* WORK TO COMPLETE
Print the entries below in their entirety, exactly as they are written.
━━━━━━
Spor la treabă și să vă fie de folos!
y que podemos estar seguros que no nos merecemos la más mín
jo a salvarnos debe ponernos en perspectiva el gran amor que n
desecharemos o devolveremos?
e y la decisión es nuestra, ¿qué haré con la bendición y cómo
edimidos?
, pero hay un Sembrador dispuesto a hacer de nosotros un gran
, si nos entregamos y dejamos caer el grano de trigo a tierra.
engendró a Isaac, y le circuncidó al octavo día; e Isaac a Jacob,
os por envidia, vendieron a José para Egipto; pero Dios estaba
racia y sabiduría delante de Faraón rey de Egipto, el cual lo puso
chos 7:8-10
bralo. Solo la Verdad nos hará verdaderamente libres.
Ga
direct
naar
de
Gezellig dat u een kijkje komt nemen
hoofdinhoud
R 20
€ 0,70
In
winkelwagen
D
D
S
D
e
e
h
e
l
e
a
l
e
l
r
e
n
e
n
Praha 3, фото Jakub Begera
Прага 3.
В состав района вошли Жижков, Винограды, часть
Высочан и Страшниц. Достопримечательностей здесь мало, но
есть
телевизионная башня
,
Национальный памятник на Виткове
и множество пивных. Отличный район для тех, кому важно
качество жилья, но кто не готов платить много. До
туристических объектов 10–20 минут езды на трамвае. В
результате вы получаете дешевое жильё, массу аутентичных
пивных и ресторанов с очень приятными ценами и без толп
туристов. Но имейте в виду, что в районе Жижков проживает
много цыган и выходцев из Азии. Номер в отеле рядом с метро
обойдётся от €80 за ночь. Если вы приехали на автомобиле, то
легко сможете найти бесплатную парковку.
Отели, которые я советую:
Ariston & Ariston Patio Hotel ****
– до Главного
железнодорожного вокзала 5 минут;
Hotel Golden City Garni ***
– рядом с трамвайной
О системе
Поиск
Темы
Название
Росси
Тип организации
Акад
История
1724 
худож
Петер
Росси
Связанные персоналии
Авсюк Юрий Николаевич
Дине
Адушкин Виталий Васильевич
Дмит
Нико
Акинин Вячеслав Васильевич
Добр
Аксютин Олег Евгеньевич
━━━━━━
* RESPONSE AREA
Spor la treabă și să vă fie de folos!
y que podemos estar seguros que no nos merecemos la más mín
jo a salvarnos debe ponernos en perspectiva el gran amor que n
desecharemos o devolveremos?
e y la decisión es nuestra, ¿qué haré con la bendición y cómo
edimidos?
, pero hay un Sembrador dispuesto a hacer de nosotros un gran
, si nos entregamos y dejamos caer el grano de trigo a tierra.
engendró a Isaac, y le circuncidó al octavo día; e Isaac a Jacob,
os por envidia, vendieron a José para Egipto; pero Dios estaba
racia y sabiduría delante de Faraón rey de Egipto, el cual lo puso
chos 7:8-10
bralo. Solo la Verdad nos hará verdaderamente libres.
Ga
direct
naar
de
Gezellig dat u een kijkje komt nemen
hoofdinhoud
R 20
€ 0,70
In
winkelwagen
D
D
S
D
e
e
h
e
l
e
a
l
e
l
r
e
n
e
n
Praha 3, фото Jakub Begera
Прага 3.
В состав района вошли Жижков, Винограды, часть
Высочан и Страшниц. Достопримечательностей здесь мало, но
есть
телевизионная башня
,
Национальный памятник на Виткове
и множество пивных. Отличный район для тех, кому важно
качество жилья, но кто не готов платить много. До
туристических объектов 10–20 минут езды на трамвае. В
результате вы получаете дешевое жильё, массу аутентичных
пивных и ресторанов с очень приятными ценами и без толп
туристов. Но имейте в виду, что в районе Жижков проживает
много цыган и выходцев из Азии. Номер в отеле рядом с метро
обойдётся от €80 за ночь. Если вы приехали на автомобиле, то
легко сможете найти бесплатную парковку.
Отели, которые я советую:
Ariston & Ariston Patio Hotel ****
– до Главного
железнодорожного вокзала 5 минут;
Hotel Golden City Garni ***
– рядом с трамвайной
О системе
Поиск
Темы
Название
Росси
Тип организации
Акад
История
1724 
худож
Петер
Росси
Связанные персоналии
Авсюк Юрий Николаевич
Дине
Адушкин Виталий Васильевич
Дмит
Нико
Акинин Вячеслав Васильевич
Добр
Аксютин Олег Евгеньевич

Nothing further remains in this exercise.